Russell Wilson: How I Optimize My Schedule for Peak Performance
“All humans have the same number of minutes per day: 1,440. It’s up to you how you spend them.”
By Russell Wilson
Science is pretty clear: when we look at most humans, seven to nine hours of sleep is heralded as the average for ideal performance and well being.
My strategy is different.
My sleep schedule is coded into me. When I was a kid, my dad used to wake me up at 5:30 every morning. We would hit ground balls, play shortstop, and throw pitches. After all that, we’d throw the football around with my brother. So although I’ve always been a person who wakes up early, it has become much more than that for me. I strongly believe that I have to get up earlier than everybody else to be more successful
Some people might think my current schedule is a little crazy, but it’s what works for me. I get five hours of sleep Monday through Thursday. Those mornings are my hardest days in terms of practice and game preparation. It’s when I cram everything in. On Friday and Saturday nights, I get as much as 10 hours of sleep each night. That’s my time — it’s when I take my mind completely off everything else. It’s when I disconnect and relax.
My friend Dr. Michael Gervais would say that I’m able to do this because, as a professional athlete, I operate differently than the general population.
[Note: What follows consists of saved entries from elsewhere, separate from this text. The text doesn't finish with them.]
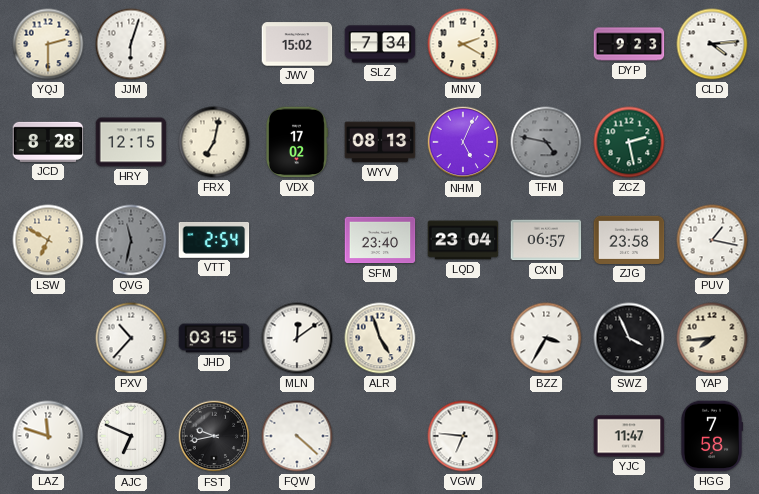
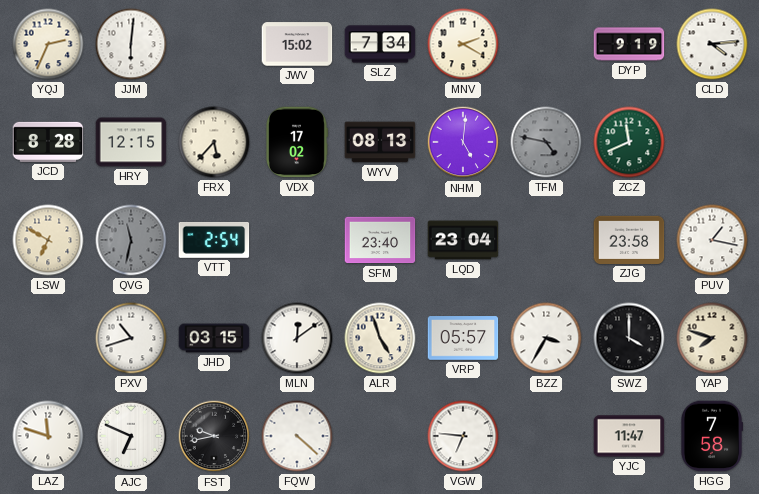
YQJ: 2:30 -> 2:34
JJM: 6:03 -> 6:01
DYP: 9:23 -> 9:19
FRX: 7:02 -> 5:37
NHM: 5:04 -> 5:01
ZCZ: 2:28 -> 11:41
CXN: 06:57 -> none
PXV: 10:37 -> 10:42
VRP: none -> 05:57
SWZ: 3:56 -> 4:00
YAP: 7:44 -> 7:48
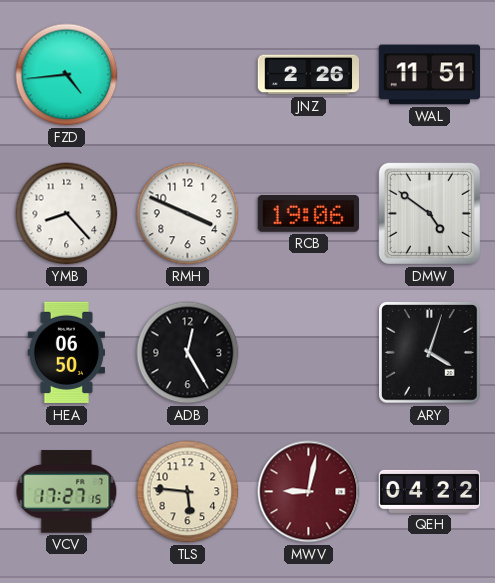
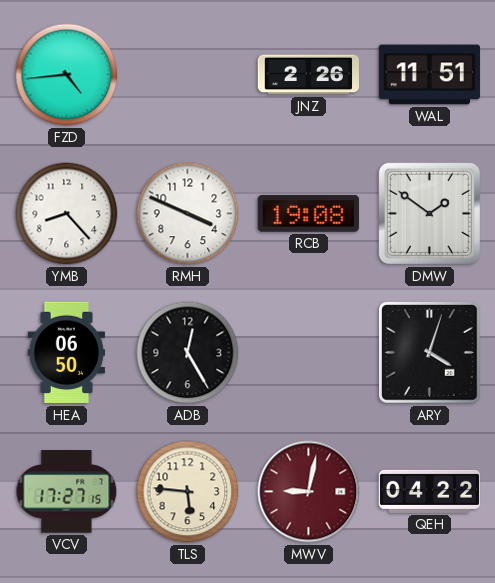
RCB: 19:06 -> 19:08
DMW: 4:51 -> 1:51
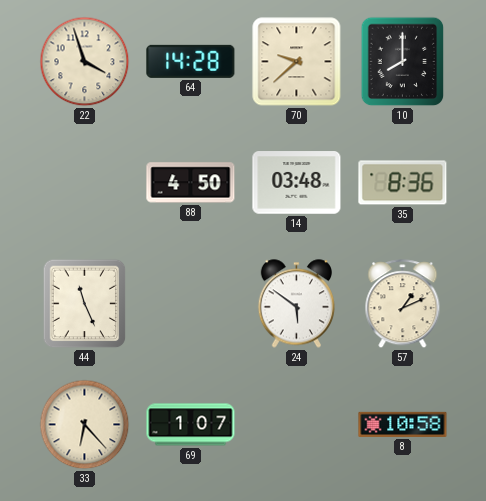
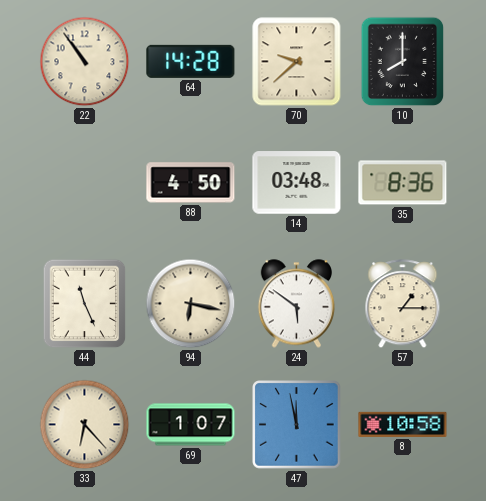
22: 3:57 -> 10:54
94: none -> 6:17
57: 1:11 -> 1:15
47: none -> 11:58
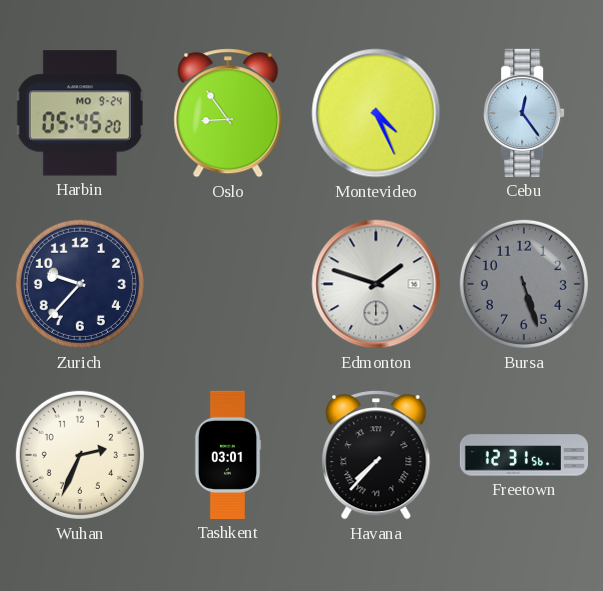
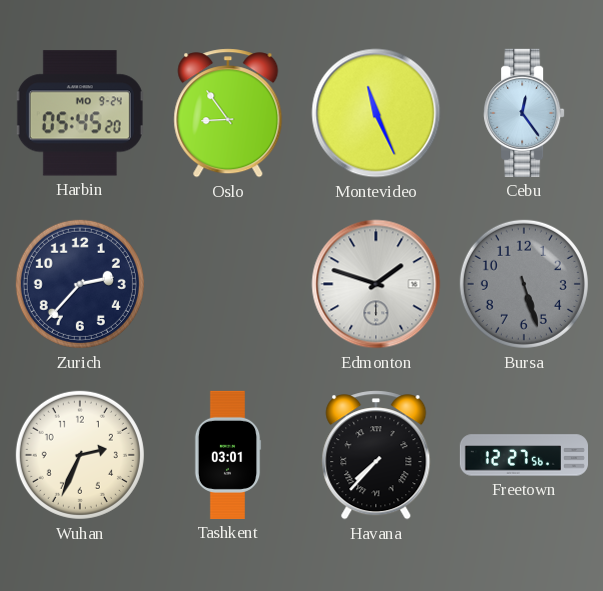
Montevideo: 4:26 -> 11:26
Zurich: 9:37 -> 2:37
Freetown: 12:31 -> 12:27
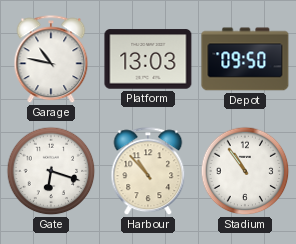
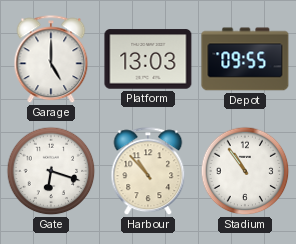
Garage: 10:47 -> 5:00
Depot: 09:50 -> 09:55
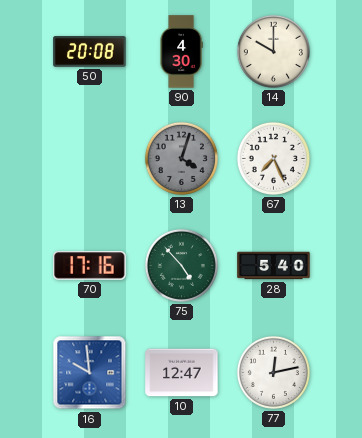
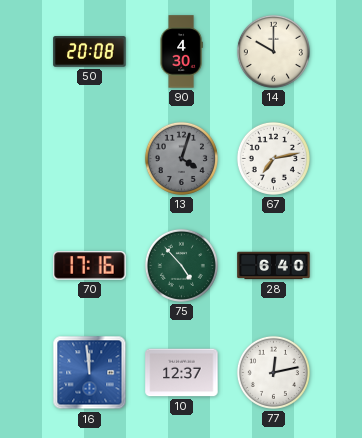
67: 7:26 -> 7:13
28: 5:40 -> 6:40
16: 9:59 -> 11:59
10: 12:47 -> 12:37
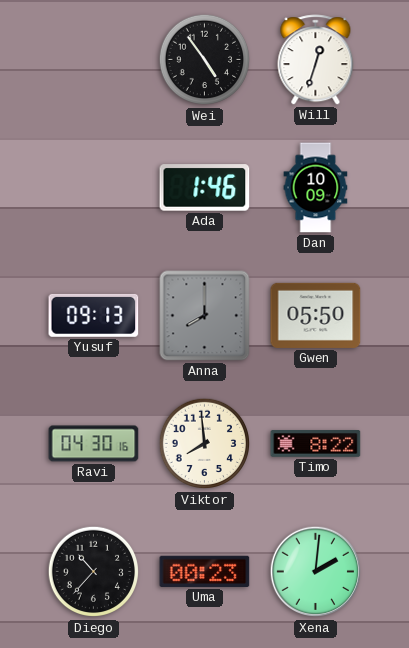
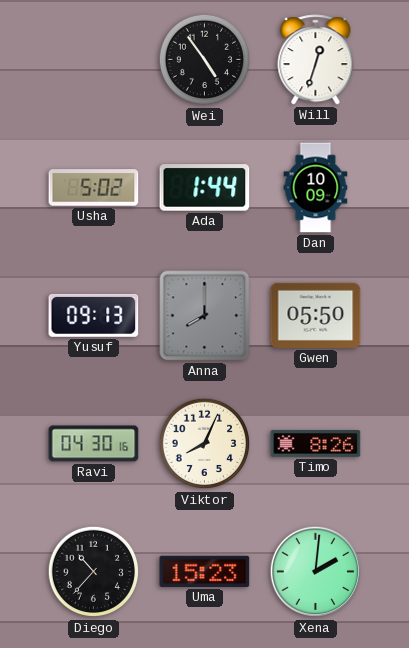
Usha: none -> 5:02
Ada: 1:46 -> 1:44
Viktor: 7:59 -> 8:04
Timo: 8:22 -> 8:26
Uma: 00:23 -> 15:23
My energy is stable, I’m generally even-tempered and, of course, I’m used to the physical output required of professional athletes. This is what gives me the ability to maintain such a strict sleep schedule.
If keeping up with this schedule week in and week out sounds hard, it is. I work hard at being fully present in everything I do, and I’ve worked hard at compartmentalizing all aspects of my life, both in crucial game moments and in my resting habits. I have to constantly, rigorously, train myself — just as I train for everything else.
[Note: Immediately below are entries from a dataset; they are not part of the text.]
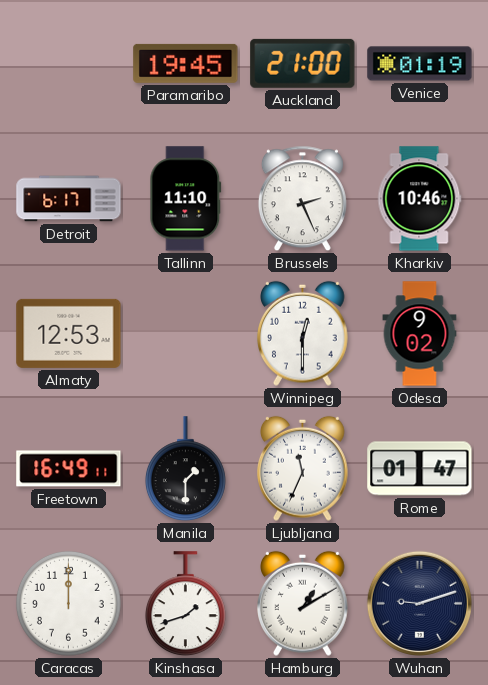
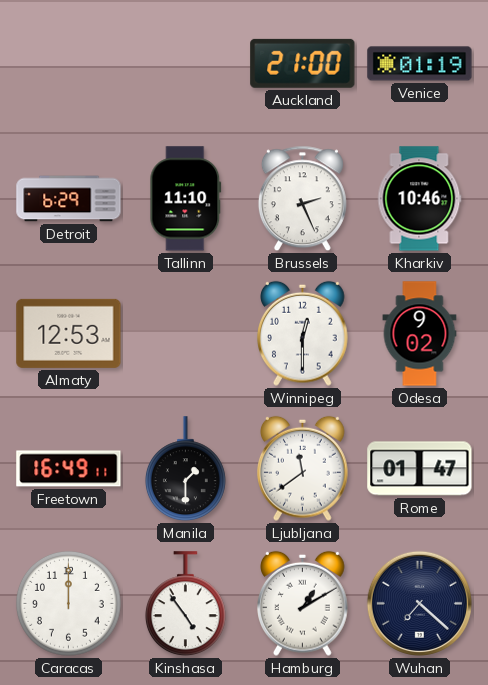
Paramaribo: 19:45 -> none
Detroit: 6:17 -> 6:29
Ljubljana: 11:34 -> 11:39
Kinshasa: 1:42 -> 4:54
Wuhan: 9:12 -> 7:22
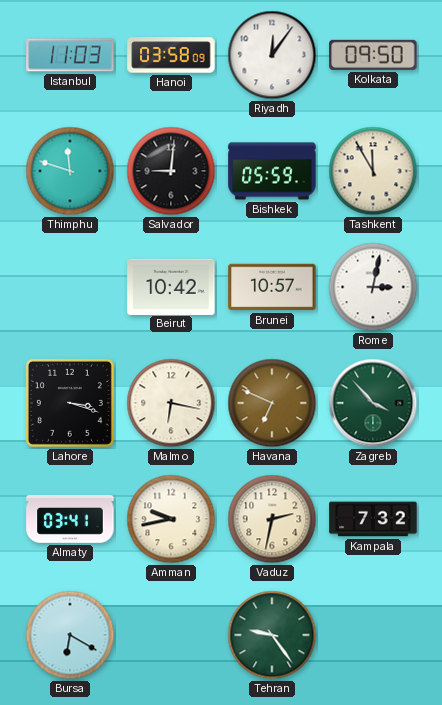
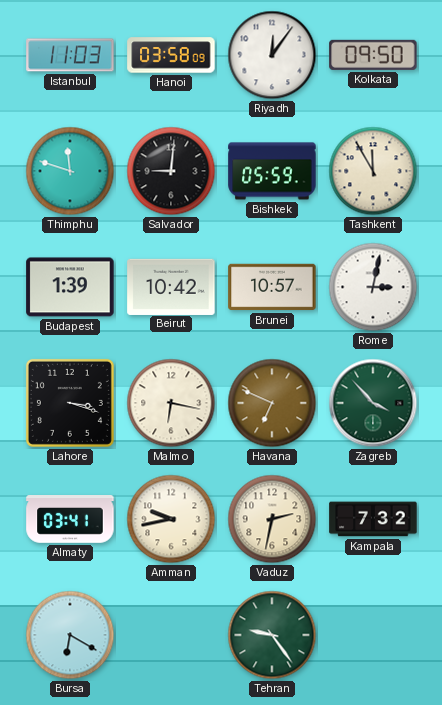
Budapest: none -> 1:39
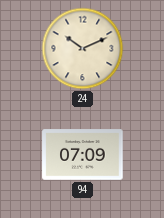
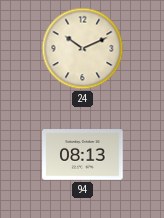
94: 07:09 -> 08:13
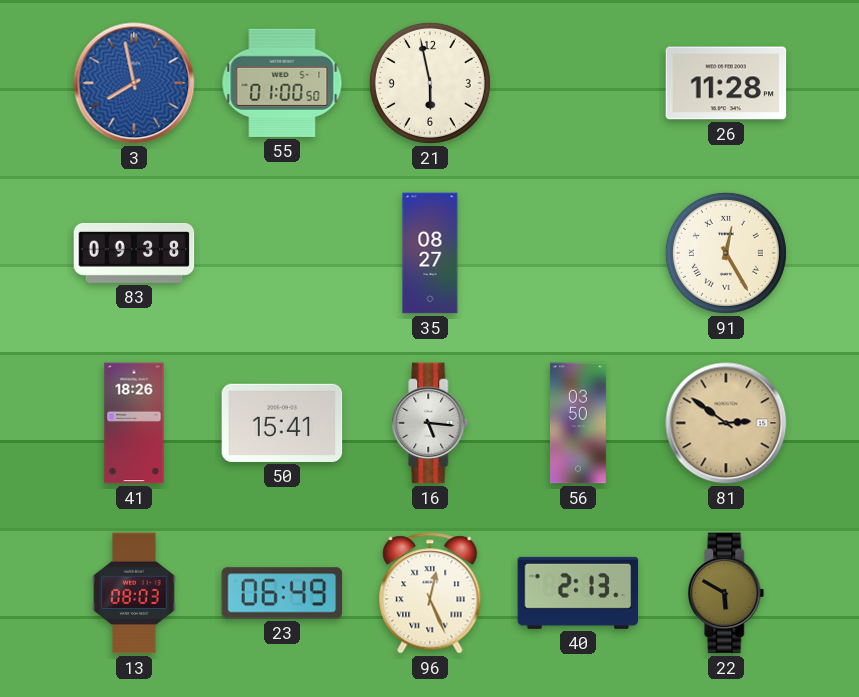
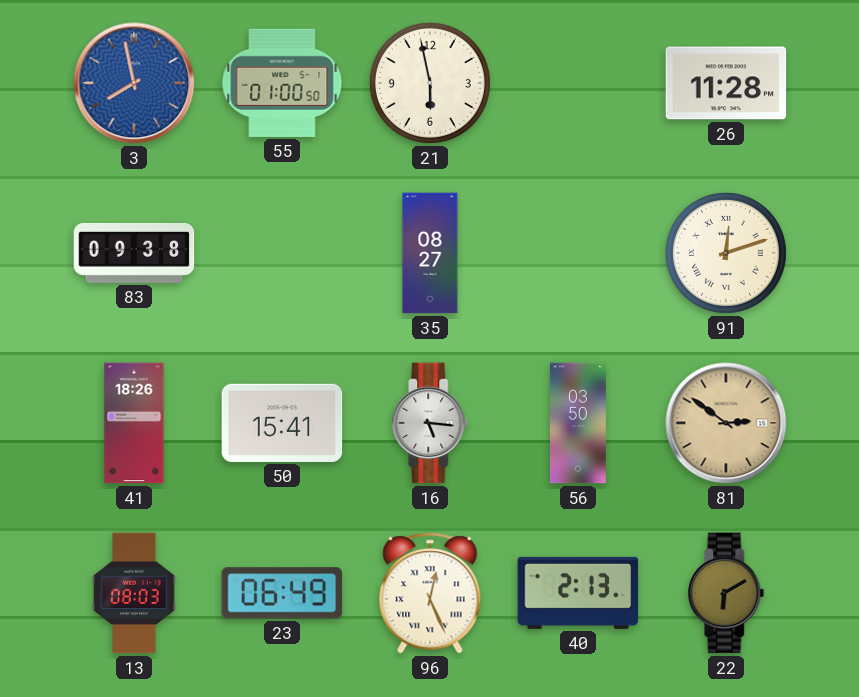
91: 12:25 -> 12:12
22: 5:50 -> 6:10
Another thing — and this is probably obvious — I pay attention to what I eat. Although I’m not crazy about every little thing I eat, I make sure I get my protein and my carbs so I feel energized. Eating well gives me energy for the whole day and helps me sleep better. Being mindful of what I eat is what allows me to drift into that resting state faster and wake up feeling energized in the morning.
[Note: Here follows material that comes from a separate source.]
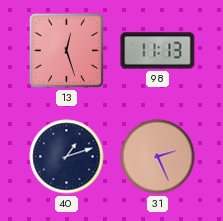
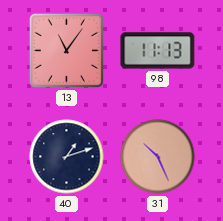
13: 12:27 -> 11:06
31: 2:26 -> 10:26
All of this is part of my personal optimization strategy. I know it works for me because I’ve tested and tried a lot of different strategies.
If you’re looking for tips, tricks, and hacks, I don’t have any. Except for this: finding your optimal sleep schedule takes time and commitment. It’s a fundamental reorganization of how you look at yourself in the world. Play with as many different scenarios in the learning phase of your journey to improve your sleep and performance. From there, you can customize your schedule according to what feels best.
All humans have the same number of minutes per day: 1,440. It’s up to you to decide how you spend them.